US Secretary of State Hillary Clinton and her Japanese counterpart condemned North Korea yesterday, a day after a multinational panel blamed it for a deadly torpedo attack on a South Korean warship.
In their joint stance against the nuclear-armed communist regime, both sides stressed the importance of their half-century alliance, which has been badly strained in recent months by a dispute over an unpopular US military base.
Clinton, kicking off a week-long Asia tour, called the partnership the “cornerstone” of regional stability, as she sent a stern message to Pyongyang on the issue expected to dominate her talks later in Beijing and Seoul.

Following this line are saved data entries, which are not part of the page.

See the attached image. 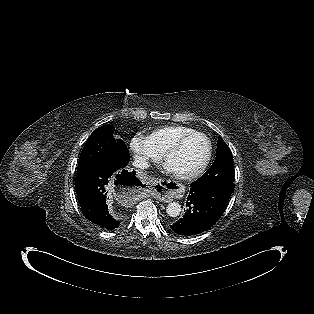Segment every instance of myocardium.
I'll use <instances>...</instances> for the list:
<instances>
[{
  "label": "myocardium",
  "mask_w": 314,
  "mask_h": 314,
  "mask_svg": "<svg viewBox=\"0 0 314 314\" xmlns=\"http://www.w3.org/2000/svg\"><path fill=\"white\" fill-rule=\"evenodd\" d=\"M194 136H202L206 139L207 143H208V155L207 158L205 160V162L196 170L189 172V173H176V172H170L171 174H173L175 177L179 178V179H183V180H192V179H196L198 177H200L201 175H203L208 167L210 166L212 159H213V152H214V147H213V142L211 140V138L204 132L201 131H193L189 134H186L184 136H182L181 138H179L163 155L162 157V163H163V167L166 170V168L168 167V163L169 160L172 156H174L175 154H177L181 148L183 147L184 143L194 137Z\"/></svg>",
  "instance_id": "1"
}]
</instances>
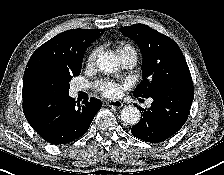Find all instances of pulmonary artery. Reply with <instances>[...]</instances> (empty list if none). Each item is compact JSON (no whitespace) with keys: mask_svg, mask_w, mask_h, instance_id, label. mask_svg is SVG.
<instances>
[{"mask_svg":"<svg viewBox=\"0 0 224 175\" xmlns=\"http://www.w3.org/2000/svg\"><path fill=\"white\" fill-rule=\"evenodd\" d=\"M122 66L125 69H131L136 65L137 62V54L135 51L124 52L119 55ZM83 88L81 86H75L73 88L74 92L81 91Z\"/></svg>","mask_w":224,"mask_h":175,"instance_id":"e3ab8cb5","label":"pulmonary artery"}]
</instances>
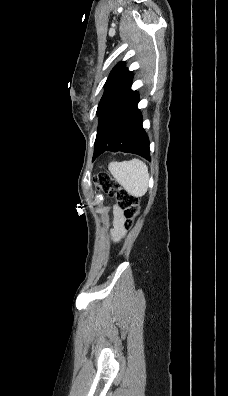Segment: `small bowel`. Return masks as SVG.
<instances>
[{
	"label": "small bowel",
	"instance_id": "obj_1",
	"mask_svg": "<svg viewBox=\"0 0 228 396\" xmlns=\"http://www.w3.org/2000/svg\"><path fill=\"white\" fill-rule=\"evenodd\" d=\"M123 216L118 208L114 210V229L112 236L114 239H119L123 235Z\"/></svg>",
	"mask_w": 228,
	"mask_h": 396
}]
</instances>
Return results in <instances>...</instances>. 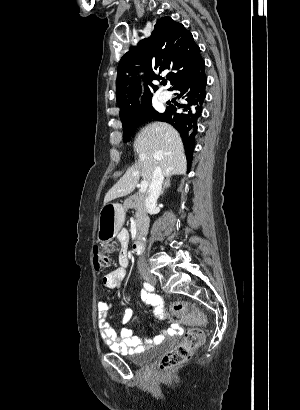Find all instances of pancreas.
Returning a JSON list of instances; mask_svg holds the SVG:
<instances>
[{"mask_svg": "<svg viewBox=\"0 0 300 410\" xmlns=\"http://www.w3.org/2000/svg\"><path fill=\"white\" fill-rule=\"evenodd\" d=\"M124 208L127 209H134L135 210V221L136 226L139 231L141 232L142 228L146 225L148 221L147 213L144 206V195H132L129 196L124 203Z\"/></svg>", "mask_w": 300, "mask_h": 410, "instance_id": "1", "label": "pancreas"}]
</instances>
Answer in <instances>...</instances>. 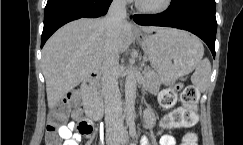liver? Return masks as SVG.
I'll list each match as a JSON object with an SVG mask.
<instances>
[{
	"label": "liver",
	"instance_id": "1",
	"mask_svg": "<svg viewBox=\"0 0 243 145\" xmlns=\"http://www.w3.org/2000/svg\"><path fill=\"white\" fill-rule=\"evenodd\" d=\"M158 29L160 27H141L146 33ZM132 42V25L124 22L116 40L118 53L126 51ZM109 43L105 18L72 21L50 37L42 50V68L50 109L56 107L68 91L103 63Z\"/></svg>",
	"mask_w": 243,
	"mask_h": 145
}]
</instances>
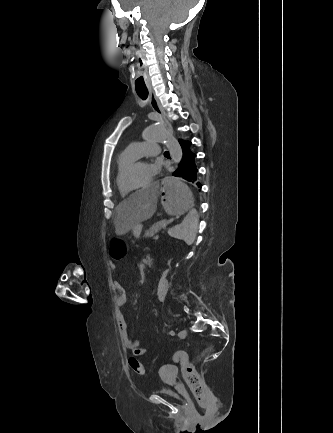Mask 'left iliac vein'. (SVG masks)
Listing matches in <instances>:
<instances>
[{"label":"left iliac vein","mask_w":333,"mask_h":433,"mask_svg":"<svg viewBox=\"0 0 333 433\" xmlns=\"http://www.w3.org/2000/svg\"><path fill=\"white\" fill-rule=\"evenodd\" d=\"M178 336L180 338H185L187 336V331L186 330H180L178 333Z\"/></svg>","instance_id":"left-iliac-vein-1"}]
</instances>
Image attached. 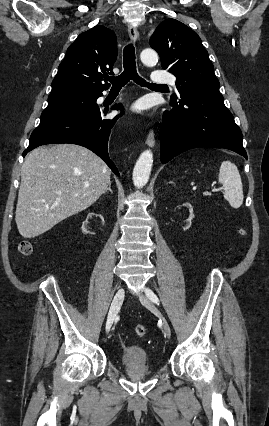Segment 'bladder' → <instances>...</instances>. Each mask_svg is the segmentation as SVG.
<instances>
[{
	"label": "bladder",
	"mask_w": 269,
	"mask_h": 426,
	"mask_svg": "<svg viewBox=\"0 0 269 426\" xmlns=\"http://www.w3.org/2000/svg\"><path fill=\"white\" fill-rule=\"evenodd\" d=\"M120 361L125 368L133 369L149 363L148 353L139 346H129L122 350Z\"/></svg>",
	"instance_id": "bladder-1"
}]
</instances>
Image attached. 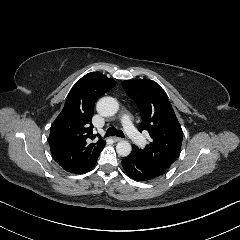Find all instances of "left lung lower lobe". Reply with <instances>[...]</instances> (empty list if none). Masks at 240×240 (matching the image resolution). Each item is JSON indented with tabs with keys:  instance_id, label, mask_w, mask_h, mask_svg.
I'll list each match as a JSON object with an SVG mask.
<instances>
[{
	"instance_id": "left-lung-lower-lobe-1",
	"label": "left lung lower lobe",
	"mask_w": 240,
	"mask_h": 240,
	"mask_svg": "<svg viewBox=\"0 0 240 240\" xmlns=\"http://www.w3.org/2000/svg\"><path fill=\"white\" fill-rule=\"evenodd\" d=\"M122 166L129 177L137 181L152 180L165 171V169L153 166L133 153L123 158Z\"/></svg>"
}]
</instances>
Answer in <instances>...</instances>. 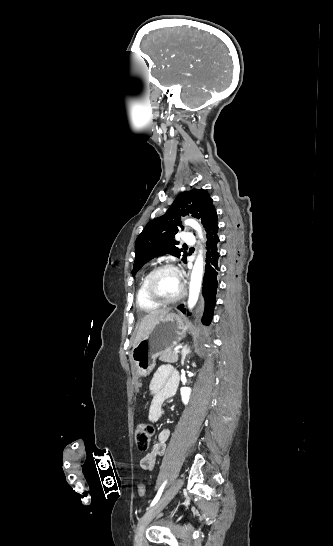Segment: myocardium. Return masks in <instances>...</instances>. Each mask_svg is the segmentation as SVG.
Wrapping results in <instances>:
<instances>
[{"mask_svg": "<svg viewBox=\"0 0 333 546\" xmlns=\"http://www.w3.org/2000/svg\"><path fill=\"white\" fill-rule=\"evenodd\" d=\"M165 270H173V271L179 273V270L175 265H173V264H163V265H160V266L156 267L154 270H152L149 273V275L147 277V280H146V284H145V291H146V294H147L148 298L152 302H154V303H156L158 305L174 304V303L178 302L179 300H181L185 296V293H186L185 286H184V284H182V288H181L180 293L177 296H175L174 298L164 299V298H161L158 294H156V292L153 289V281H154L155 277L160 272L165 271Z\"/></svg>", "mask_w": 333, "mask_h": 546, "instance_id": "f54148a6", "label": "myocardium"}]
</instances>
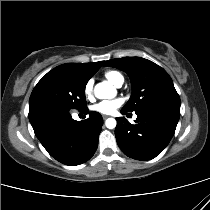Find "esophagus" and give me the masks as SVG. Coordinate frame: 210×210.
Returning <instances> with one entry per match:
<instances>
[{"label":"esophagus","instance_id":"obj_1","mask_svg":"<svg viewBox=\"0 0 210 210\" xmlns=\"http://www.w3.org/2000/svg\"><path fill=\"white\" fill-rule=\"evenodd\" d=\"M108 117H109V116H107V115H102V118H103L104 120H106Z\"/></svg>","mask_w":210,"mask_h":210}]
</instances>
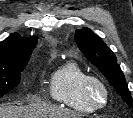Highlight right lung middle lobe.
Listing matches in <instances>:
<instances>
[{"mask_svg":"<svg viewBox=\"0 0 133 118\" xmlns=\"http://www.w3.org/2000/svg\"><path fill=\"white\" fill-rule=\"evenodd\" d=\"M27 63L15 66H0V98L14 89L20 82V73Z\"/></svg>","mask_w":133,"mask_h":118,"instance_id":"dd1d6c3e","label":"right lung middle lobe"}]
</instances>
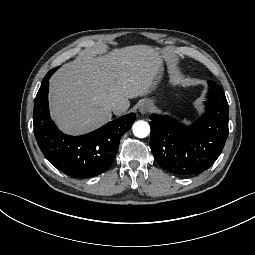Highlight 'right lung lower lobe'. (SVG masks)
<instances>
[{"mask_svg": "<svg viewBox=\"0 0 255 255\" xmlns=\"http://www.w3.org/2000/svg\"><path fill=\"white\" fill-rule=\"evenodd\" d=\"M49 73L44 77L34 103V134L39 147L48 161L67 175H100L113 163L120 138L131 128L136 116L134 113L122 116L83 136L65 135L49 116Z\"/></svg>", "mask_w": 255, "mask_h": 255, "instance_id": "obj_1", "label": "right lung lower lobe"}]
</instances>
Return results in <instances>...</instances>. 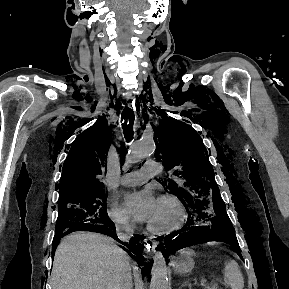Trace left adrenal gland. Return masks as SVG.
Masks as SVG:
<instances>
[{"label": "left adrenal gland", "mask_w": 289, "mask_h": 289, "mask_svg": "<svg viewBox=\"0 0 289 289\" xmlns=\"http://www.w3.org/2000/svg\"><path fill=\"white\" fill-rule=\"evenodd\" d=\"M183 286H189V287H190L191 284L189 283V281H185V282L182 284V287H183Z\"/></svg>", "instance_id": "left-adrenal-gland-1"}]
</instances>
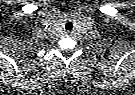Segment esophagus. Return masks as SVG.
<instances>
[{"label":"esophagus","instance_id":"34e87169","mask_svg":"<svg viewBox=\"0 0 135 95\" xmlns=\"http://www.w3.org/2000/svg\"><path fill=\"white\" fill-rule=\"evenodd\" d=\"M73 33L72 32H70V31H67L66 32V36H71Z\"/></svg>","mask_w":135,"mask_h":95}]
</instances>
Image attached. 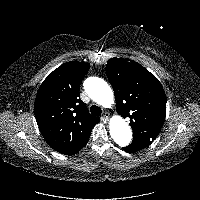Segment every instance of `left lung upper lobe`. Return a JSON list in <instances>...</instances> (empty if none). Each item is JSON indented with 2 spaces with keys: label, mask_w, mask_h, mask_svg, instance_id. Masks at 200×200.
<instances>
[{
  "label": "left lung upper lobe",
  "mask_w": 200,
  "mask_h": 200,
  "mask_svg": "<svg viewBox=\"0 0 200 200\" xmlns=\"http://www.w3.org/2000/svg\"><path fill=\"white\" fill-rule=\"evenodd\" d=\"M106 74L113 87L117 112L130 118L136 150L149 146L159 134L166 115V95L158 79L137 62L111 58Z\"/></svg>",
  "instance_id": "1"
}]
</instances>
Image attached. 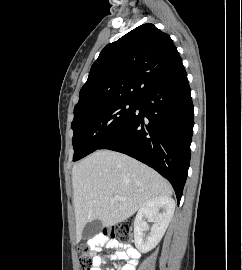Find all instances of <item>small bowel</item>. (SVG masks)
<instances>
[{"label":"small bowel","mask_w":242,"mask_h":270,"mask_svg":"<svg viewBox=\"0 0 242 270\" xmlns=\"http://www.w3.org/2000/svg\"><path fill=\"white\" fill-rule=\"evenodd\" d=\"M89 246L93 251H99L101 247L115 250V253L107 258L104 255H97L93 258L91 270H103L104 264H112L113 267L107 270H136L137 260L140 257L139 251L129 244H123L115 240L107 239L97 235L90 242ZM124 260L126 263H121Z\"/></svg>","instance_id":"obj_1"}]
</instances>
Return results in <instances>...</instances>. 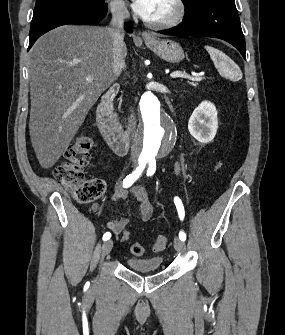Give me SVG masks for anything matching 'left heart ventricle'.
I'll return each instance as SVG.
<instances>
[{"instance_id": "1", "label": "left heart ventricle", "mask_w": 285, "mask_h": 335, "mask_svg": "<svg viewBox=\"0 0 285 335\" xmlns=\"http://www.w3.org/2000/svg\"><path fill=\"white\" fill-rule=\"evenodd\" d=\"M173 13L169 1H155V10L152 18L153 23H158Z\"/></svg>"}]
</instances>
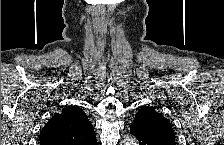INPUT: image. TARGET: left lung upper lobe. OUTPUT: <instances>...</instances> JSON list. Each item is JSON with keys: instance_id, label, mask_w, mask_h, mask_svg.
Masks as SVG:
<instances>
[{"instance_id": "1", "label": "left lung upper lobe", "mask_w": 224, "mask_h": 145, "mask_svg": "<svg viewBox=\"0 0 224 145\" xmlns=\"http://www.w3.org/2000/svg\"><path fill=\"white\" fill-rule=\"evenodd\" d=\"M136 116L144 119L148 133L153 135L163 145H175V134L170 121L153 107H143Z\"/></svg>"}]
</instances>
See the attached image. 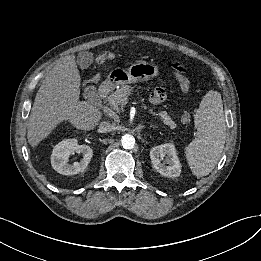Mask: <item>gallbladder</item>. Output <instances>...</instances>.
<instances>
[{
    "label": "gallbladder",
    "mask_w": 261,
    "mask_h": 261,
    "mask_svg": "<svg viewBox=\"0 0 261 261\" xmlns=\"http://www.w3.org/2000/svg\"><path fill=\"white\" fill-rule=\"evenodd\" d=\"M77 62L82 70L87 69L93 62V56L92 54L80 53ZM85 99L94 105L97 103L98 96L94 87L86 88Z\"/></svg>",
    "instance_id": "obj_1"
}]
</instances>
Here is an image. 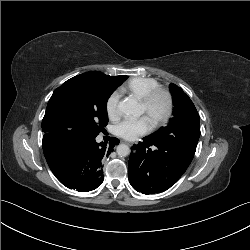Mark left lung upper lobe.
<instances>
[{"label":"left lung upper lobe","instance_id":"obj_1","mask_svg":"<svg viewBox=\"0 0 250 250\" xmlns=\"http://www.w3.org/2000/svg\"><path fill=\"white\" fill-rule=\"evenodd\" d=\"M170 91L174 101L173 118L166 127H162L151 136L170 137L176 130L186 131L192 126L200 125L198 112L189 96L177 85L171 83Z\"/></svg>","mask_w":250,"mask_h":250}]
</instances>
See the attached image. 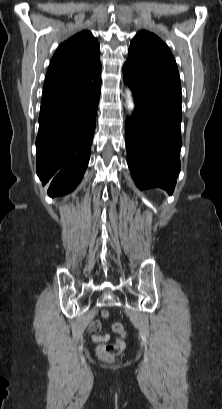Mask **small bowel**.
<instances>
[{"mask_svg": "<svg viewBox=\"0 0 222 409\" xmlns=\"http://www.w3.org/2000/svg\"><path fill=\"white\" fill-rule=\"evenodd\" d=\"M101 324L98 321H95L91 324V331L94 332L93 341L95 342H107L110 339V336L106 333H100Z\"/></svg>", "mask_w": 222, "mask_h": 409, "instance_id": "small-bowel-1", "label": "small bowel"}]
</instances>
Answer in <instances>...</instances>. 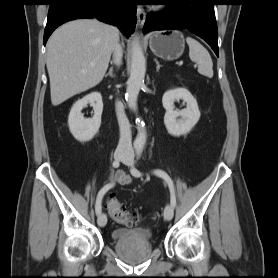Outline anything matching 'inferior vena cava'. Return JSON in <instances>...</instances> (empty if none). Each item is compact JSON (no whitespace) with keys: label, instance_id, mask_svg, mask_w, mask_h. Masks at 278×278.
<instances>
[{"label":"inferior vena cava","instance_id":"inferior-vena-cava-1","mask_svg":"<svg viewBox=\"0 0 278 278\" xmlns=\"http://www.w3.org/2000/svg\"><path fill=\"white\" fill-rule=\"evenodd\" d=\"M122 59V47L116 45L114 49V62L119 65ZM116 114L120 128V139L116 151L125 154H133L131 126L120 102H116Z\"/></svg>","mask_w":278,"mask_h":278}]
</instances>
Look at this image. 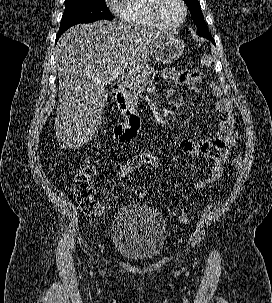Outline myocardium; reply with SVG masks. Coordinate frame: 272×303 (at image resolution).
I'll return each instance as SVG.
<instances>
[{
    "instance_id": "myocardium-1",
    "label": "myocardium",
    "mask_w": 272,
    "mask_h": 303,
    "mask_svg": "<svg viewBox=\"0 0 272 303\" xmlns=\"http://www.w3.org/2000/svg\"><path fill=\"white\" fill-rule=\"evenodd\" d=\"M179 4L181 5L182 8V17L181 19L174 23V24H169L166 23L161 15H160V6L162 3V0H152V5H151V12H152V16L154 18V20L162 27L165 29H175L178 28L179 26H181L187 17V6L184 0H178Z\"/></svg>"
}]
</instances>
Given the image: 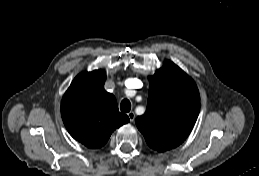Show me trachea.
Masks as SVG:
<instances>
[{
  "label": "trachea",
  "instance_id": "obj_1",
  "mask_svg": "<svg viewBox=\"0 0 259 176\" xmlns=\"http://www.w3.org/2000/svg\"><path fill=\"white\" fill-rule=\"evenodd\" d=\"M131 109V103L128 99L122 100L120 104V110L123 112H129Z\"/></svg>",
  "mask_w": 259,
  "mask_h": 176
}]
</instances>
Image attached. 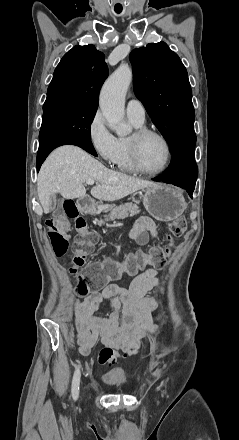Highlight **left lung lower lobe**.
<instances>
[{"mask_svg":"<svg viewBox=\"0 0 239 440\" xmlns=\"http://www.w3.org/2000/svg\"><path fill=\"white\" fill-rule=\"evenodd\" d=\"M195 143L196 140L188 141L177 147L173 152V157L168 171L155 181H163L186 189L192 197L195 188L198 168L195 162Z\"/></svg>","mask_w":239,"mask_h":440,"instance_id":"0a47b994","label":"left lung lower lobe"}]
</instances>
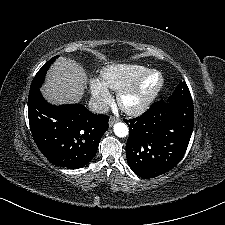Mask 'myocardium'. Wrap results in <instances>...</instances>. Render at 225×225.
I'll return each mask as SVG.
<instances>
[{
    "instance_id": "1",
    "label": "myocardium",
    "mask_w": 225,
    "mask_h": 225,
    "mask_svg": "<svg viewBox=\"0 0 225 225\" xmlns=\"http://www.w3.org/2000/svg\"><path fill=\"white\" fill-rule=\"evenodd\" d=\"M156 77V83L145 90L149 78ZM164 84L163 74L154 68L145 70L131 85L121 90L117 96L120 108L130 116H140L145 113L155 100ZM137 99L136 103L127 104L128 99Z\"/></svg>"
}]
</instances>
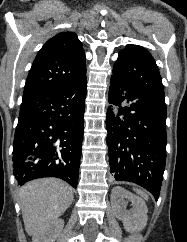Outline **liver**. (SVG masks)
Here are the masks:
<instances>
[{
	"mask_svg": "<svg viewBox=\"0 0 187 242\" xmlns=\"http://www.w3.org/2000/svg\"><path fill=\"white\" fill-rule=\"evenodd\" d=\"M19 196L25 230L34 237L68 209L73 190L61 180L45 178L26 183Z\"/></svg>",
	"mask_w": 187,
	"mask_h": 242,
	"instance_id": "obj_1",
	"label": "liver"
}]
</instances>
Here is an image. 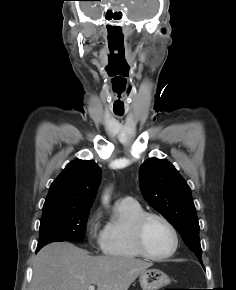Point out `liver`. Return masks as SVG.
<instances>
[{"label":"liver","instance_id":"1","mask_svg":"<svg viewBox=\"0 0 236 290\" xmlns=\"http://www.w3.org/2000/svg\"><path fill=\"white\" fill-rule=\"evenodd\" d=\"M152 264L130 257L91 256L69 242H53L34 258L30 290H128Z\"/></svg>","mask_w":236,"mask_h":290}]
</instances>
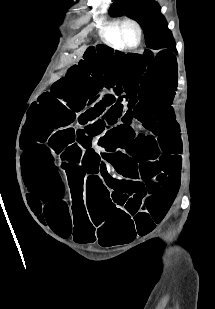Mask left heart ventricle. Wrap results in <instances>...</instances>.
<instances>
[{
  "label": "left heart ventricle",
  "instance_id": "b2bd125f",
  "mask_svg": "<svg viewBox=\"0 0 215 309\" xmlns=\"http://www.w3.org/2000/svg\"><path fill=\"white\" fill-rule=\"evenodd\" d=\"M135 40L134 33L131 30H127L124 33V41L128 44H132Z\"/></svg>",
  "mask_w": 215,
  "mask_h": 309
}]
</instances>
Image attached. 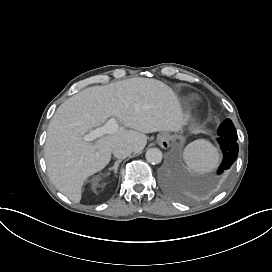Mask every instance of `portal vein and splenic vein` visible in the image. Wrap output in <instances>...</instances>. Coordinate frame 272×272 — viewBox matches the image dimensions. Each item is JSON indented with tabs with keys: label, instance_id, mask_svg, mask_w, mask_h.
I'll use <instances>...</instances> for the list:
<instances>
[{
	"label": "portal vein and splenic vein",
	"instance_id": "portal-vein-and-splenic-vein-1",
	"mask_svg": "<svg viewBox=\"0 0 272 272\" xmlns=\"http://www.w3.org/2000/svg\"><path fill=\"white\" fill-rule=\"evenodd\" d=\"M118 130V124L114 119H110L103 127L97 128L88 134H83L82 138L86 142H90L104 134H113Z\"/></svg>",
	"mask_w": 272,
	"mask_h": 272
}]
</instances>
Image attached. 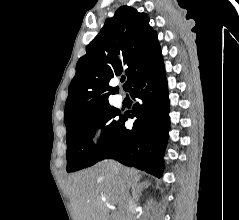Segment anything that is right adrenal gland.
<instances>
[{
  "mask_svg": "<svg viewBox=\"0 0 239 220\" xmlns=\"http://www.w3.org/2000/svg\"><path fill=\"white\" fill-rule=\"evenodd\" d=\"M150 185L148 182H141L132 188L133 198L137 201L139 196L144 188H147Z\"/></svg>",
  "mask_w": 239,
  "mask_h": 220,
  "instance_id": "obj_1",
  "label": "right adrenal gland"
}]
</instances>
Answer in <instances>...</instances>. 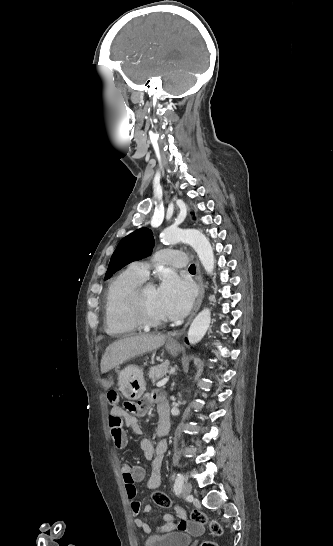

“We agreed that North Korea must stop its provocative behavior, halt its policy of threats and belligerence toward its neighbors, and take irreversible steps to fulfill its denuclearization commitments and comply with international law,” she said after meeting Japanese Foreign Minister Katsuya Okada.
“We cannot allow this attack to go unanswered by the international community,” she said, adding that on the Beijing leg of her trip from Monday she looked forward to “intensive consultations in China.”
Clinton, who was in Japan for less than four hours before leaving for Shanghai, did not specify what steps Washington would seek.
“It’s premature for me to announce options or actions without that level of consultation with regional nations that are most directly affected by North Korea’s behavior,” she said.
The rise in tensions in Northeast Asia comes at a time when Japan and the US have squabbled over the fate of a US base on Japan’s southern island of Okinawa, where residents oppose a US troop presence.
Japanese Prime Minister Yukio Hatoyama proposed moving the base off the island to appease local sentiment, straining ties with the administration of US President Barack Obama.
However, as the search for an alternative site in Japan has proved fruitless, Hatoyama has caved in to Washington’s demand to honor a 2006 pact struck by previous conservative governments and relocate the base on Okinawa.
Hatoyama is expected to announce next Friday that he will largely honor the base pact, news reports published on the eve of Clinton’s visit said.